L'ultima modifica è del 31 ottobre 2010 alle ore 14:48.

Le immagini non erano drammatiche come quelle del film Sciopero di Sergej Ejzenstejn (sì, quello della Corazzata Potemkin) ove, in omaggio alla teoria degli stimoli, la repressione della rivolta operaia viene alternata alle immagini di un mattatoio dove avviene lo sgozzamento di un bue. Però il colpo d'occhio della manifestazione di giovedì scorso dei 1.500 lavoratori del cinema sul tappeto rosso del Festival di Roma non era male. Niente scalinata e nessuna carrozzina con bambino che precipita, ma i toni erano lo stesso drammatici, i cartelloni colorati e le star compunte e appassionate. La protesta, come è noto, era rivolta ai tagli del governo all'industria dei sogni che, secondo il documento letto da Sergio Castellitto, ha messo il settore «con le spalle al muro».

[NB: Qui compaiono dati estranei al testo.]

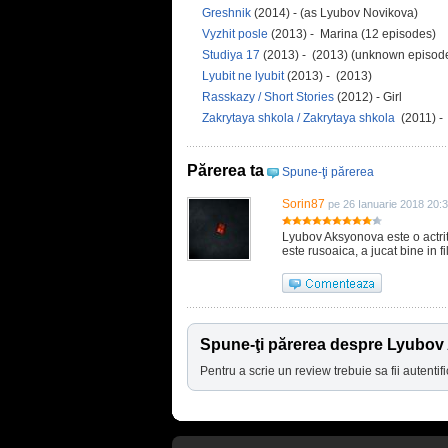
Greshnik
(2014) - (as Lyubov Novikova)
Vyzhit posle
(2013) - Marina (12 episodes)
Studiya 17
(2013) - (2013) (unknown episod
Lyubit ne lyubit
(2013) - (2013)
Rasskazy / Short Stories
(2012) - Girl
Zakrytaya shkola / Zakrytaya shkola
(2011) -
Părerea ta
Spune-ţi părerea
Sorin87
pe 26 Ianuarie 2018 20:
Lyubov Aksyonova este o actrit
este rusoaica, a jucat bine in f
Spune-ţi părerea despre Lyubo
Pentru a scrie un review trebuie sa fii autentifi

Ma è giusto finanziare il cinema? La risposta è no, in primis per un principio di libertà: se lo stato decide cosa è meritevole di sussidio e cosa non lo è, inevitabilmente c'è il rischio di un'influenza politico-clientelare relativamente alle opere meritevoli di aiuto (anche Ejzentstejn ebbe i suoi problemi quando Stalin gli cancellò Que viva Mexico! e due episodi della trilogia su Ivan il Terribile). Tanto per andare sul concreto, senza l'incipit leghista qualcuno avrebbe finanziato l'inguardabile (e non guardato) film Barbarossa? Quand'anche le giurie di selezionatori sono animate da buone intenzioni, non ci azzeccano e creano sprechi enormi. Ad esempio, dei 59 film che hanno ricevuto 70 milioni nel 2008, a ottobre 2009 ancora 49 non erano riusciti a trovare nessuno che li distribuisse e quelli che sono stati proiettati hanno incassato meno in sala di quanto hanno ricevuto: se non è sperpero di risorse questo, cosa lo è?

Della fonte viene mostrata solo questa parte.